Finance
LARRY KUDLOW: Biden’s emphasis on manufacturing is baffling
I hate to say it, but Joe Biden’s “Bidenomics” is really a lot of Biden baloney. I don’t mean to be personally disrespectful, but he is incapable of telling the truth about the poor state of the American economy.
To quote my hero, President Abe Lincoln: “You can fool all people some of the time and some people all the time, but you can never fool all people all the time.”
The AP-NORC University of Chicago poll showed only 30% of Americans believe the economy’s good, while 69% believe it to be poor. Another poll from the Democracy Institute showed only 26% approve of Joe Biden’s handling of the economy, while 63% disapprove.

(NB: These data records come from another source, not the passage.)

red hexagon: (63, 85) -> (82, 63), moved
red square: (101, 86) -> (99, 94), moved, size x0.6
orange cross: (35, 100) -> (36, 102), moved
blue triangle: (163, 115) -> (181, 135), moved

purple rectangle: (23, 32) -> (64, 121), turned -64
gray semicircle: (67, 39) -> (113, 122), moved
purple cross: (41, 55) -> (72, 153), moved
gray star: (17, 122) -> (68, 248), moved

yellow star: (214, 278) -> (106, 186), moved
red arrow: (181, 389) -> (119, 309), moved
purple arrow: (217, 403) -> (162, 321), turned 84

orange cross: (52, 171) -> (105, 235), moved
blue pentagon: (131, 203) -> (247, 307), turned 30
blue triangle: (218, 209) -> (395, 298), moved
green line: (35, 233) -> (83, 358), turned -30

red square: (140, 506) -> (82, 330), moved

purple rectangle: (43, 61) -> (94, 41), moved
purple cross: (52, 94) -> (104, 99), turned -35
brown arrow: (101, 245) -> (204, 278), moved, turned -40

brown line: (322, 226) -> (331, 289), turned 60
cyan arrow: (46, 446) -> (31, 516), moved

What is so baffling about Mr. Biden’s recent economic speeches is his emphasis on manufacturing. He keeps making the case that we’re in some kind of manufacturing boom, but the numbers show we’re in a manufacturing recession. Global manufacturing is in contraction, especially in the U.S.

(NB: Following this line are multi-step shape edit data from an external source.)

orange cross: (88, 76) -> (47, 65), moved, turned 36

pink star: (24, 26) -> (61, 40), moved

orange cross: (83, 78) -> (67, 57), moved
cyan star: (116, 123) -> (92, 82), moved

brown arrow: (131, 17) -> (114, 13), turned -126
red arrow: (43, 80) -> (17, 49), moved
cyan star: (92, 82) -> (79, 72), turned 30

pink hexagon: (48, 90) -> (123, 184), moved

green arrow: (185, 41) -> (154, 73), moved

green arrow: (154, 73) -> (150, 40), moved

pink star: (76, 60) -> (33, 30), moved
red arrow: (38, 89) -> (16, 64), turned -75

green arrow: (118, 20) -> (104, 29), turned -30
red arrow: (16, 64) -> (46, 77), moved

JOB OPENINGS DIP BELOW 10M IN MAY BUT REMAIN HIGH
Hat-tip to my pal Peter Boockvar on Substack, who writes that the June S&P global manufacturing PMI was 48.8 — the lowest of the year, and below 50 for the 10th straight month. The June U.S. ISM out Monday was under 50 for the eighth straight month.

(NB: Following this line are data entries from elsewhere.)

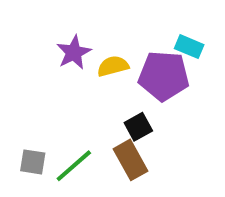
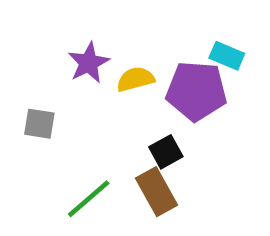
gray square: (33, 162) -> (39, 124), moved

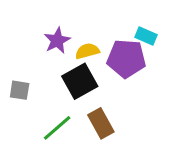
gray square: (39, 124) -> (20, 90), moved
black square: (166, 152) -> (80, 81), moved, size x1.6

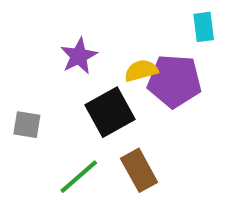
cyan rectangle: (146, 36) -> (204, 27), moved, turned 60
yellow semicircle: (87, 51) -> (141, 71), moved

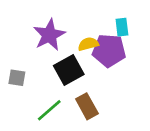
cyan rectangle: (204, 27) -> (122, 27), moved
purple star: (79, 56) -> (49, 35), size x1.4

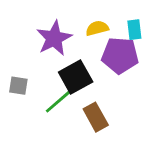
yellow semicircle: (88, 44) -> (97, 28), moved
green line: (49, 110) -> (58, 101), moved

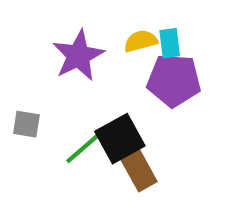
cyan rectangle: (134, 30) -> (170, 43), moved
black square: (76, 77) -> (120, 139), moved

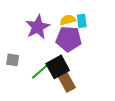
purple pentagon: (174, 80) -> (69, 39), moved

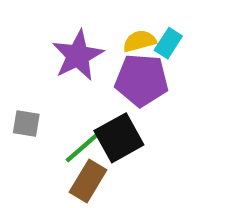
cyan rectangle: (82, 21) -> (168, 43), turned 40
brown rectangle: (67, 82) -> (88, 181), moved, turned 60

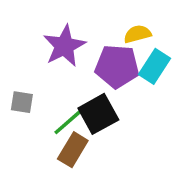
yellow semicircle: (139, 41) -> (137, 34), moved
cyan rectangle: (168, 43) -> (154, 66), moved, size x1.4

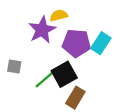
yellow semicircle: (137, 34) -> (59, 15), moved
brown rectangle: (73, 150) -> (75, 98), moved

Manufacturing production in May was down 0.3%. Business equipment production, which is the key to manufacturing, and probably one of the absolute vital economic indicators, has been negative for two of the past three months. Then we checked on Mr. Biden’s boast that the construction of new manufacturing is booming, up by something like $500 billion, depending on which speech he gives in whatever town he happens to give it.
So, we checked and in inflation-adjusted terms, the accompanying chart shows real private investment was no better than it was back in 2015, eight years ago, and has barely recovered in the most recent business cycle.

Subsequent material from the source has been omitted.